Task brief: Where does "宜兴市华山化工材料有限公司" appear in the data? Return each line that holds it.

Document structure recognition data:
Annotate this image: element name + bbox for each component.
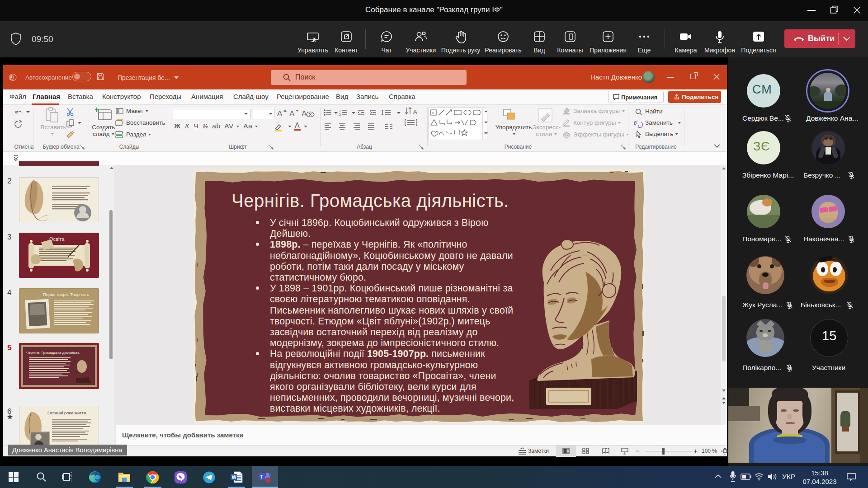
svg-text:W: W: [232, 474, 237, 480]
svg-text:A: A: [289, 109, 295, 118]
svg-text:2: 2: [339, 113, 341, 116]
svg-text:A: A: [277, 109, 283, 118]
svg-text:1: 1: [339, 109, 341, 113]
svg-text:Останні роки життя.: Останні роки життя.: [47, 410, 87, 415]
svg-text:T: T: [260, 474, 263, 479]
svg-text:Чернігів. Громадська діяльніст: Чернігів. Громадська діяльність.: [26, 351, 80, 355]
svg-text:A: A: [413, 108, 417, 115]
svg-text:Перші твори. Творчість: Перші твори. Творчість: [43, 292, 89, 297]
svg-text:P: P: [10, 75, 13, 80]
svg-text:A: A: [302, 109, 307, 118]
svg-text:A: A: [432, 111, 434, 115]
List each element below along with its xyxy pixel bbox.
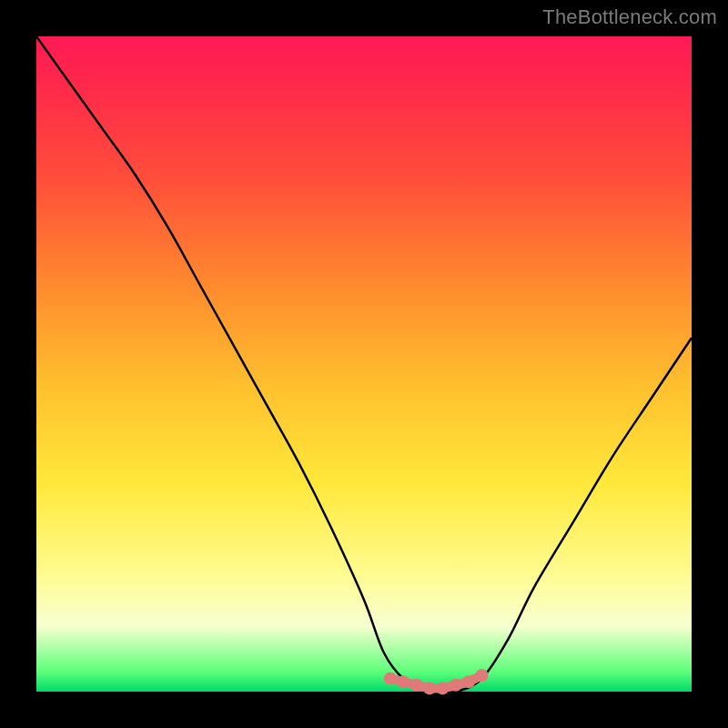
valley-marker-dot (423, 682, 436, 694)
valley-marker-dot (476, 669, 489, 682)
valley-marker-dot (397, 675, 410, 688)
valley-marker-dot (384, 672, 397, 685)
valley-marker-dot (436, 682, 449, 694)
valley-marker-dot (450, 679, 462, 692)
valley-marker-dot (462, 675, 475, 688)
chart-frame: TheBottleneck.com (0, 0, 728, 728)
bottleneck-curve (36, 36, 692, 693)
curve-svg (36, 36, 692, 692)
valley-marker-dot (410, 679, 423, 692)
gradient-plot-area (36, 36, 692, 692)
watermark-text: TheBottleneck.com (542, 5, 717, 29)
optimal-range-markers (384, 669, 489, 694)
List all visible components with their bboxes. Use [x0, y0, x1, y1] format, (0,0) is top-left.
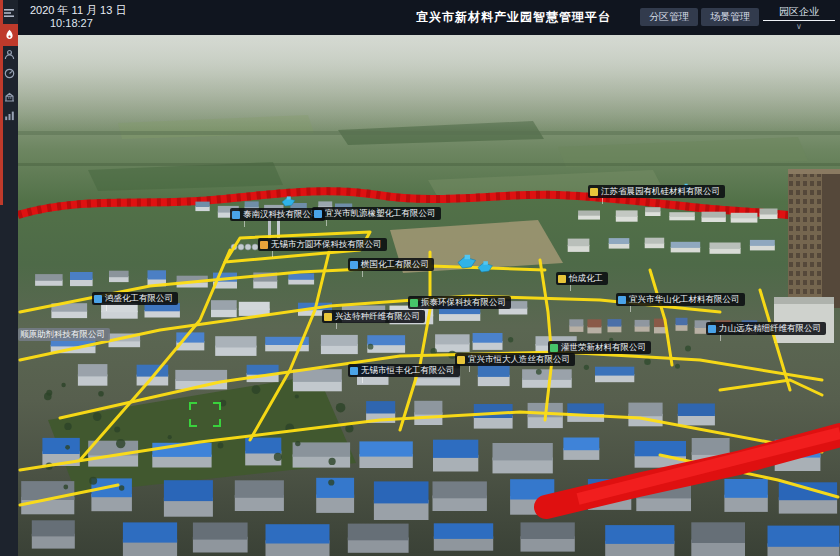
company-label-text: 鸿盛化工有限公司 — [105, 292, 173, 305]
company-label-text: 兴达特种纤维有限公司 — [335, 310, 420, 323]
label-leader-line — [272, 251, 273, 257]
current-date: 2020 年 11 月 13 日 — [30, 4, 126, 17]
horizon-haze — [18, 35, 840, 130]
factory-icon — [590, 188, 598, 196]
park-enterprise-label: 园区企业 — [763, 6, 835, 18]
factory-icon — [314, 210, 322, 218]
company-label[interactable]: 无锡市恒丰化工有限公司 — [348, 364, 460, 377]
label-leader-line — [244, 221, 245, 227]
gauge-icon[interactable] — [0, 63, 18, 83]
factory-icon — [410, 299, 418, 307]
label-leader-line — [469, 366, 470, 372]
company-label[interactable]: 兴达特种纤维有限公司 — [322, 310, 425, 323]
company-label-text: 顺原助剂科技有限公司 — [20, 328, 105, 341]
left-sidebar — [0, 0, 18, 556]
company-label-text: 振泰环保科技有限公司 — [421, 296, 506, 309]
factory-icon — [232, 211, 240, 219]
label-leader-line — [720, 335, 721, 341]
company-label[interactable]: 无锡市方圆环保科技有限公司 — [258, 238, 387, 251]
company-label[interactable]: 横国化工有限公司 — [348, 258, 434, 271]
company-label[interactable]: 振泰环保科技有限公司 — [408, 296, 511, 309]
company-label-text: 横国化工有限公司 — [361, 258, 429, 271]
factory-icon — [457, 356, 465, 364]
company-label[interactable]: 顺原助剂科技有限公司 — [18, 328, 110, 341]
user-icon[interactable] — [0, 44, 18, 64]
company-label[interactable]: 力山远东精细纤维有限公司 — [706, 322, 826, 335]
page-title: 宜兴市新材料产业园智慧管理平台 — [416, 9, 611, 26]
factory-icon — [618, 296, 626, 304]
factory-icon — [550, 344, 558, 352]
factory-icon — [708, 325, 716, 333]
label-leader-line — [362, 271, 363, 277]
factory-icon — [324, 313, 332, 321]
zone-management-button[interactable]: 分区管理 — [640, 8, 698, 26]
label-leader-line — [336, 323, 337, 329]
company-label[interactable]: 怡成化工 — [556, 272, 608, 285]
menu-icon[interactable] — [0, 3, 18, 23]
company-label-text: 怡成化工 — [569, 272, 603, 285]
datetime-block: 2020 年 11 月 13 日 10:18:27 — [30, 4, 126, 30]
company-label[interactable]: 鸿盛化工有限公司 — [92, 292, 178, 305]
company-label-text: 力山远东精细纤维有限公司 — [719, 322, 821, 335]
company-label-text: 宜兴市凯源橡塑化工有限公司 — [325, 207, 436, 220]
label-leader-line — [570, 285, 571, 291]
label-leader-line — [362, 377, 363, 383]
bar-chart-icon[interactable] — [0, 105, 18, 125]
company-label-text: 无锡市恒丰化工有限公司 — [361, 364, 455, 377]
dropdown-underline — [763, 20, 835, 21]
current-time: 10:18:27 — [50, 17, 126, 30]
company-label-text: 江苏省晨园有机硅材料有限公司 — [601, 185, 720, 198]
company-label[interactable]: 泰南汉科技有限公司 — [230, 208, 325, 221]
company-label[interactable]: 宜兴市凯源橡塑化工有限公司 — [312, 207, 441, 220]
factory-icon — [260, 241, 268, 249]
company-label-text: 泰南汉科技有限公司 — [243, 208, 320, 221]
chevron-down-icon: ∨ — [763, 22, 835, 31]
label-leader-line — [326, 220, 327, 226]
company-label[interactable]: 宜兴市华山化工材料有限公司 — [616, 293, 745, 306]
factory-icon — [94, 295, 102, 303]
factory-icon — [350, 367, 358, 375]
company-label[interactable]: 宜兴市恒大人造丝有限公司 — [455, 353, 575, 366]
company-label[interactable]: 江苏省晨园有机硅材料有限公司 — [588, 185, 725, 198]
park-enterprise-dropdown[interactable]: 园区企业 ∨ — [763, 6, 835, 31]
label-leader-line — [106, 305, 107, 311]
factory-icon — [558, 275, 566, 283]
company-label-text: 灌世荣新材料有限公司 — [561, 341, 646, 354]
scene-management-button[interactable]: 场景管理 — [701, 8, 759, 26]
label-leader-line — [630, 306, 631, 312]
factory-icon — [350, 261, 358, 269]
map-3d-viewport[interactable]: 泰南汉科技有限公司宜兴市凯源橡塑化工有限公司无锡市方圆环保科技有限公司横国化工有… — [18, 35, 840, 556]
fire-icon[interactable] — [0, 24, 18, 46]
company-label-text: 无锡市方圆环保科技有限公司 — [271, 238, 382, 251]
company-label-text: 宜兴市恒大人造丝有限公司 — [468, 353, 570, 366]
label-leader-line — [602, 198, 603, 204]
factory-icon[interactable] — [0, 86, 18, 106]
company-label-text: 宜兴市华山化工材料有限公司 — [629, 293, 740, 306]
top-bar: 2020 年 11 月 13 日 10:18:27 宜兴市新材料产业园智慧管理平… — [18, 0, 840, 35]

Answer:
company-label[interactable]: 宜兴市华山化工材料有限公司 — [616, 293, 745, 306]
company-label-text: 宜兴市华山化工材料有限公司 — [629, 293, 740, 306]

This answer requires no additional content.